Work out how many lines of the listing hold the string "header", then answer with that number and nothing else.

**Data for the task**
━━━━━━━━━━━━━━━━━━━━━━━━━━━━━━
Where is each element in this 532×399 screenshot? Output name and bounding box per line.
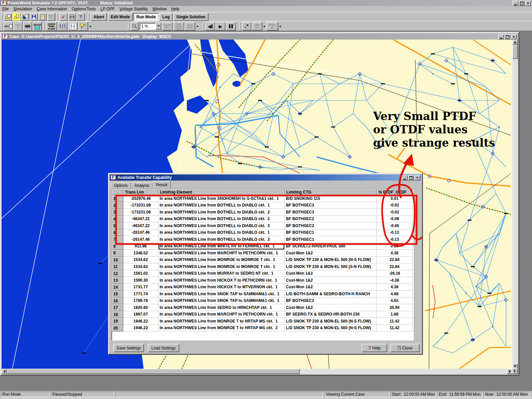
cell-limiting-ctg[interactable]: L/D SNOK TP 230 & MON-EL 500 (N-S FLOW) bbox=[285, 325, 377, 332]
cell-limiting-ctg[interactable]: L/D SNOK TP 230 & MON-EL 500 (S-N FLOW) bbox=[285, 263, 377, 270]
row-number[interactable]: 8 bbox=[112, 243, 123, 250]
cell-limiting-element[interactable]: In area NORTHWES Line from SEDRO to HRNC… bbox=[158, 304, 285, 311]
load-settings-button[interactable]: Load Settings bbox=[148, 344, 179, 352]
table-row[interactable]: 111534.62In area NORTHWES Line from MONR… bbox=[112, 263, 413, 270]
zoom-dropdown-arrow[interactable] bbox=[156, 23, 161, 30]
zoom-tool-button[interactable] bbox=[131, 22, 139, 31]
column-header-% PTDF_OTDF[interactable]: % PTDF_OTDF bbox=[377, 189, 413, 195]
cell-limiting-ctg[interactable]: BF BOTHSEC1 bbox=[285, 229, 377, 236]
bus-view-button[interactable] bbox=[68, 22, 78, 31]
abort-button[interactable]: Abort bbox=[90, 13, 107, 21]
cell-ptdf-otdf[interactable]: -26.16 bbox=[377, 270, 413, 277]
zoom-value[interactable]: 1 % bbox=[140, 23, 156, 30]
cell-limiting-ctg[interactable]: B/D SNOKING 115 bbox=[285, 195, 377, 202]
table-row[interactable]: 3-173231.08In area NORTHWES Line from BO… bbox=[112, 209, 413, 216]
save-view-button[interactable]: SAVE VIEW bbox=[185, 22, 195, 31]
row-number[interactable]: 3 bbox=[112, 209, 123, 216]
tab-analysis[interactable]: Analysis bbox=[131, 182, 153, 189]
table-row[interactable]: 4-46347.22In area NORTHWES Line from BOT… bbox=[112, 216, 413, 223]
minimize-button[interactable] bbox=[512, 1, 518, 6]
table-row[interactable]: 7-26147.46In area NORTHWES Line from BOT… bbox=[112, 236, 413, 243]
cell-ptdf-otdf[interactable]: -0.06 bbox=[377, 222, 413, 229]
fault-button[interactable]: FAULT bbox=[266, 22, 278, 31]
opt-v-button-disabled[interactable]: OPT. V bbox=[13, 22, 23, 31]
cell-limiting-ctg[interactable]: BF BOTHSEC2 bbox=[285, 216, 377, 223]
cell-ptdf-otdf[interactable]: 22.84 bbox=[377, 263, 413, 270]
cell-limiting-ctg[interactable]: Cust-Mon 1&2 bbox=[285, 277, 377, 284]
cell-trans-lim[interactable]: 1348.52 bbox=[123, 250, 158, 257]
restore-button[interactable] bbox=[519, 1, 525, 6]
pan-tool-button-disabled[interactable] bbox=[47, 13, 55, 21]
play-button[interactable]: ▶ bbox=[215, 22, 225, 31]
cell-trans-lim[interactable]: 1946.22 bbox=[123, 318, 158, 325]
save-view-dropdown[interactable] bbox=[196, 23, 200, 30]
cell-ptdf-otdf[interactable]: -0.13 bbox=[377, 236, 413, 243]
cell-limiting-ctg[interactable]: Cust-Mon 1&2 bbox=[285, 304, 377, 311]
menu-lp-opf[interactable]: LP OPF bbox=[98, 6, 117, 12]
keyboard-button[interactable] bbox=[23, 22, 32, 31]
close-button[interactable]: × bbox=[525, 1, 531, 6]
cell-limiting-ctg[interactable]: Cust-Mon 1&2 bbox=[285, 270, 377, 277]
menu-window[interactable]: Window bbox=[150, 6, 169, 12]
row-number[interactable]: 5 bbox=[112, 222, 123, 229]
cell-limiting-element[interactable]: In area NORTHWES Line from MARCHPT to PE… bbox=[158, 311, 285, 318]
cell-limiting-element[interactable]: In area NORTHWES Line from WHITE RV to F… bbox=[158, 243, 285, 250]
opt-file-button[interactable]: OPT. bbox=[4, 22, 13, 31]
table-row[interactable]: 8911.98In area NORTHWES Line from WHITE … bbox=[112, 243, 413, 250]
menu-file[interactable]: File bbox=[0, 6, 11, 12]
menu-case-information[interactable]: Case Information bbox=[34, 6, 69, 12]
row-number[interactable]: 17 bbox=[112, 304, 123, 311]
toolbar-grip[interactable] bbox=[57, 13, 58, 21]
cell-limiting-ctg[interactable]: Cust-Mon 1&2 bbox=[285, 250, 377, 257]
cell-limiting-element[interactable]: In area NORTHWES Line from BOTHELL to DI… bbox=[158, 209, 285, 216]
case-minimize-button[interactable] bbox=[498, 34, 504, 40]
quick-power-flow-button[interactable]: QUICK PWR FLOW bbox=[46, 22, 57, 31]
cell-trans-lim[interactable]: 1820.60 bbox=[123, 304, 158, 311]
row-number[interactable]: 12 bbox=[112, 270, 123, 277]
table-row[interactable]: 181867.07In area NORTHWES Line from MARC… bbox=[112, 311, 413, 318]
cell-trans-lim[interactable]: -173231.08 bbox=[123, 209, 158, 216]
table-row[interactable]: 191946.22In area NORTHWES Line from MONR… bbox=[112, 318, 413, 325]
column-header-Limiting CTG[interactable]: Limiting CTG bbox=[285, 189, 377, 195]
row-number[interactable]: 1 bbox=[112, 195, 123, 202]
pan-zoom-ctrl-button[interactable]: PAN- ZOOM CTRL bbox=[173, 22, 184, 31]
cell-limiting-element[interactable]: In area NORTHWES Line from BOTHELL to DI… bbox=[158, 222, 285, 229]
row-number[interactable]: 11 bbox=[112, 263, 123, 270]
tab-result[interactable]: Result bbox=[153, 181, 171, 189]
log-button[interactable]: Log bbox=[159, 13, 173, 21]
cell-trans-lim[interactable]: -26147.46 bbox=[123, 236, 158, 243]
cell-trans-lim[interactable]: 1789.78 bbox=[123, 298, 158, 305]
toolbar-grip[interactable] bbox=[202, 23, 204, 30]
cell-ptdf-otdf[interactable]: -0.06 bbox=[377, 216, 413, 223]
cell-limiting-element[interactable]: In area NORTHWES Line from MONROE T to H… bbox=[158, 325, 285, 332]
pause-button[interactable] bbox=[226, 22, 236, 31]
cell-limiting-element[interactable]: In area NORTHWES Line from BOTHELL to DI… bbox=[158, 216, 285, 223]
cell-ptdf-otdf[interactable]: 1.68 bbox=[377, 311, 413, 318]
open-case-button[interactable] bbox=[4, 13, 12, 21]
cell-limiting-ctg[interactable]: BF BOTHSEC3 bbox=[285, 202, 377, 209]
dialog-help-button[interactable]: ? Help bbox=[362, 344, 387, 352]
row-number[interactable]: 2 bbox=[112, 202, 123, 209]
scroll-corner-button[interactable] bbox=[512, 368, 518, 374]
cell-limiting-element[interactable]: In area NORTHWES Line from SNOK TAP to S… bbox=[158, 298, 285, 305]
cell-limiting-ctg[interactable]: Cust-Mon 1&2 bbox=[285, 284, 377, 291]
cell-trans-lim[interactable]: 1867.07 bbox=[123, 311, 158, 318]
edit-mode-button[interactable]: Edit Mode bbox=[108, 13, 133, 21]
dialog-maximize-button[interactable] bbox=[408, 175, 414, 181]
cell-ptdf-otdf[interactable]: 11.42 bbox=[377, 325, 413, 332]
column-header-Limiting Element[interactable]: Limiting Element bbox=[158, 189, 285, 195]
cell-limiting-element[interactable]: In area NORTHWES Line from MURRAY to SED… bbox=[158, 270, 285, 277]
cell-ptdf-otdf[interactable]: 4.38 bbox=[377, 250, 413, 257]
cell-trans-lim[interactable]: 1771.74 bbox=[123, 291, 158, 298]
validate-check-button[interactable]: ✓ bbox=[59, 13, 67, 21]
table-row[interactable]: 161789.78In area NORTHWES Line from SNOK… bbox=[112, 298, 413, 305]
row-number[interactable]: 15 bbox=[112, 291, 123, 298]
toolbar-grip[interactable] bbox=[1, 13, 3, 21]
cell-limiting-element[interactable]: In area NORTHWES Line from BOTHELL to DI… bbox=[158, 229, 285, 236]
menu-voltage-stability[interactable]: Voltage Stability bbox=[117, 6, 150, 12]
cell-limiting-ctg[interactable]: L/D SNOK TP 230 & MON-EL 500 (N-S FLOW) bbox=[285, 257, 377, 264]
table-row[interactable]: 141731.77In area NORTHWES Line from HICK… bbox=[112, 284, 413, 291]
table-row[interactable]: 5-46347.22In area NORTHWES Line from BOT… bbox=[112, 222, 413, 229]
cell-ptdf-otdf[interactable]: 4.38 bbox=[377, 284, 413, 291]
column-header-Trans Lim[interactable]: Trans Lim bbox=[123, 189, 158, 195]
━━━━━━━━━━━━━━━━━━━━━━━━━━━━━━
**Answer to the problem**
4